▶ [What is required]: Give again, word for word, only the lines of the material below from its first line through the one that holds "Digital marknadsföring Hudiksvall"; pictures stay out.

▶ [Dataset records]:

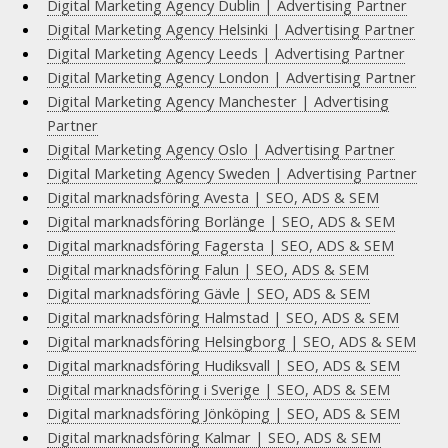
Digital Marketing Agency Dublin | Advertising Partner
Digital Marketing Agency Helsinki | Advertising Partner
Digital Marketing Agency Leeds | Advertising Partner
Digital Marketing Agency London | Advertising Partner
Digital Marketing Agency Manchester | Advertising
Partner
Digital Marketing Agency Oslo | Advertising Partner
Digital Marketing Agency Sweden | Advertising Partner
Digital marknadsföring Avesta | SEO, ADS & SEM
Digital marknadsföring Borlänge | SEO, ADS & SEM
Digital marknadsföring Fagersta | SEO, ADS & SEM
Digital marknadsföring Falun | SEO, ADS & SEM
Digital marknadsföring Gävle | SEO, ADS & SEM
Digital marknadsföring Halmstad | SEO, ADS & SEM
Digital marknadsföring Helsingborg | SEO, ADS & SEM
Digital marknadsföring Hudiksvall | SEO, ADS & SEM
Digital marknadsföring i Sverige | SEO, ADS & SEM
Digital marknadsföring Jönköping | SEO, ADS & SEM
Digital marknadsföring Kalmar | SEO, ADS & SEM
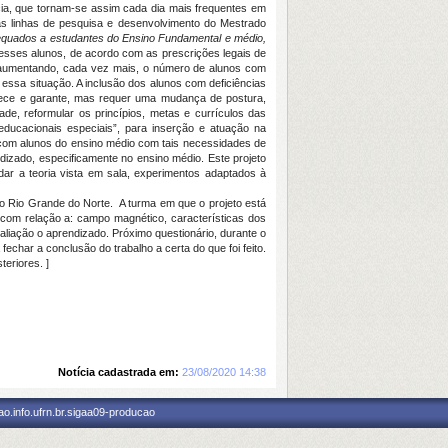
cia, que tornam-se assim cada dia mais frequentes em
s linhas de pesquisa e desenvolvimento do Mestrado
equados a estudantes do Ensino Fundamental e médio,
esses alunos, de acordo com as prescrições legais de
 aumentando, cada vez mais, o número de alunos com
essa situação. A inclusão dos alunos com deficiências
nhece e garante, mas requer uma mudança de postura,
de, reformular os princípios, metas e currículos das
educacionais especiais”, para inserção e atuação na
 com alunos do ensino médio com tais necessidades de
dizado, especificamente no ensino médio. Este projeto
dar a teoria vista em sala, experimentos adaptados à
l do Rio Grande do Norte. A turma em que o projeto está
 com relação a: campo magnético, características dos
aliação o aprendizado. Próximo questionário, durante o
fechar a conclusão do trabalho a certa do que foi feito.
eriores. ]
Notícia cadastrada em:
23/08/2020 14:38
o.info.ufrn.br.sigaa09-producao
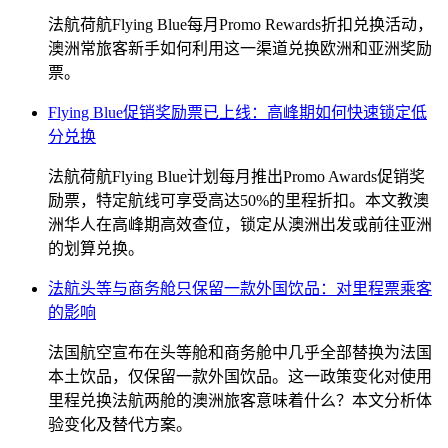
法航荷航Flying Blue每月Promo Rewards折扣兑换活动，
澳洲常旅客新手如何利用这一渠道兑换欧洲和亚洲奖励
票。
Flying Blue促销奖励票已上线：高峰期如何快速锁定低
分兑换
法航荷航Flying Blue计划每月推出Promo Awards促销奖
励票，特定航线可享受高达50%的里程折扣。本文教澳
洲华人在高峰期高效查位，锁定从澳洲出发或前往亚洲
的划算兑换。
法航头等与商务舱只保留一款外国饮品：对里程票乘客
的影响
法国航空宣布在头等舱和商务舱中几乎全部替换为法国
本土饮品，仅保留一款外国饮品。这一政策变化对使用
里程兑换法航两舱的澳洲旅客意味着什么？本文分析体
验变化及替代方案。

▶ [Solution to this exercise]:
Digital Marketing Agency Dublin | Advertising Partner
Digital Marketing Agency Helsinki | Advertising Partner
Digital Marketing Agency Leeds | Advertising Partner
Digital Marketing Agency London | Advertising Partner
Digital Marketing Agency Manchester | Advertising
Partner
Digital Marketing Agency Oslo | Advertising Partner
Digital Marketing Agency Sweden | Advertising Partner
Digital marknadsföring Avesta | SEO, ADS & SEM
Digital marknadsföring Borlänge | SEO, ADS & SEM
Digital marknadsföring Fagersta | SEO, ADS & SEM
Digital marknadsföring Falun | SEO, ADS & SEM
Digital marknadsföring Gävle | SEO, ADS & SEM
Digital marknadsföring Halmstad | SEO, ADS & SEM
Digital marknadsföring Helsingborg | SEO, ADS & SEM
Digital marknadsföring Hudiksvall | SEO, ADS & SEM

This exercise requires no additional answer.